Torniamo all’ incontro con Virdimura. Com’ è successo?
«La figlia di maestro Urìa l’ho incontrata in udienza. Come magistrato anziano, stavo seguendo la formazione di una brava, giovanissima collega. Una mattina mi dice di aver fatto un’interessante gita nei sotterranei di Catania e di aver visitato la Giudecca, a otto metri sotto il livello del suolo. La guida le ha raccontato che in quelle strade si muoveva Virdimura Iudea, che per prima aveva avuto l’autorizzazione ufficiale a esperire arte medica.C’erano già delle dutturisse ma il loro campo d’azione andava dal parto agli aborti, alle affezioni ginecologiche, situazioni comunque legate al femminile. Virdimura invece riceverà una concessione che le consentirà di praticare la cura in generale, dunque anche la cosiddetta “arte chirurgica delle carni”, la chirurgia. Una novità dirompente e, per la prima volta, in capo a una donna».

Perché ha deciso di scriverne?
«Non mi davo pace che questa storia fosse rimasta così nascosta e mi sono messa sulle tracce di Virdimura. Mi sono subito imbattuta in un documento in latino custodito dall’Archivio storico di Palermo che ho allegato alla fine del romanzo. Da lì è partita una ricerca per niente facile. C’era poco, oltre all’atto storico. Ricordi popolari, qualche riferimento sparso nei ricettari quattrocenteschi. Tutto il resto è stato frutto di una ricostruzione certosina».

Anche per gli uomini di Virdimura, il padre, il marito, il suocero, ci sono riscontri storici?
«In parte sì. Un altro documento d’archivio la chiama “Virdimura Iudea uxor Pascalis De medico”, cioè moglie di Pasquale De medico. Ma c’è anche molta invenzione letteraria».

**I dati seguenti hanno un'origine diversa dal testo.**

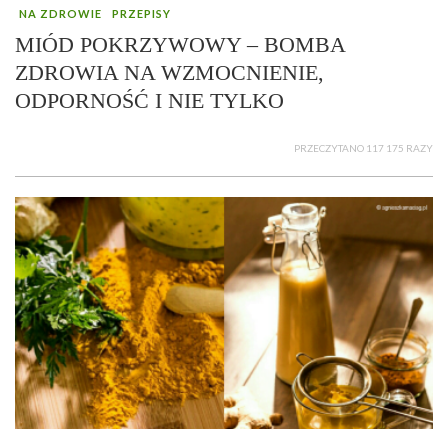
NA ZDROWIE
PRZEPISY
MIÓD POKRZYWOWY – BOMBA
ZDROWIA NA WZMOCNIENIE,
ODPORNOŚĆ I NIE TYLKO
PRZECZYTANO 117 175 RAZY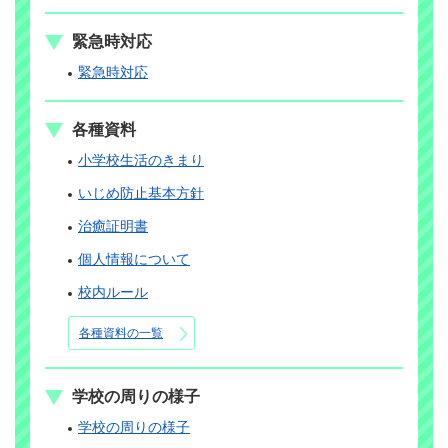
緊急時対応
緊急時対応
各種資料
小学校生活のきまり
いじめ防止基本方針
治癒証明書
個人情報について
校内ルール
各種資料の一覧
学校の周りの様子
学校の周りの様子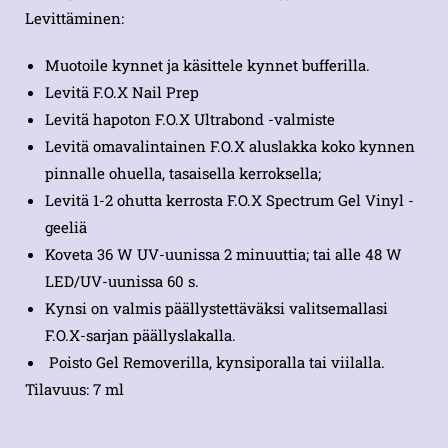
Levittäminen:
Muotoile kynnet ja käsittele kynnet bufferilla.
Levitä F.O.X Nail Prep
Levitä hapoton F.O.X Ultrabond -valmiste
Levitä omavalintainen F.O.X aluslakka koko kynnen
pinnalle ohuella, tasaisella kerroksella;
Levitä 1-2 ohutta kerrosta F.O.X Spectrum Gel Vinyl -
geeliä
Koveta 36 W UV-uunissa 2 minuuttia; tai alle 48 W
LED/UV-uunissa 60 s.
Kynsi on valmis päällystettäväksi valitsemallasi
F.O.X-sarjan päällyslakalla.
Poisto Gel Removerilla, kynsiporalla tai viilalla.
Tilavuus: 7 ml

Nei suoi romanzi la lingua sembra sempre adeguata all’epoca in cui la storia è ambientata. In Virdimura la scrittura ha un ritmo antico e spesso lei cita parole, usi e preghiere della tradizione ebraica. Anche questo è frutto di una ricerca?
«Un poco di ebraico lo conosco solo da autodidatta, grazie alla lettura dei Testi. Lo studio dei Salmi, soprattutto, mi ha aiutato a comprendere la struttura religiosa del popolo ebraico. Il salmo ha cadenze poetiche di grande bellezza e anche di natura musicale. Ha un andamento struggente, sacro, un cuore a cuore tra l’uomo e D-o. E quando in Virdimura faccio incursione nell’ebraico, è sempre per introdurre elementi della liturgia, visto che nella quotidianità a quei tempi persino gli ebrei parlavano arabo. Comunque con le parole bisogna lavorare, perché ciò che distingue una storia dall’altra non è la trama ma l’uso della lingua. La letteratura è la lingua e ogni storia è il suo linguaggio».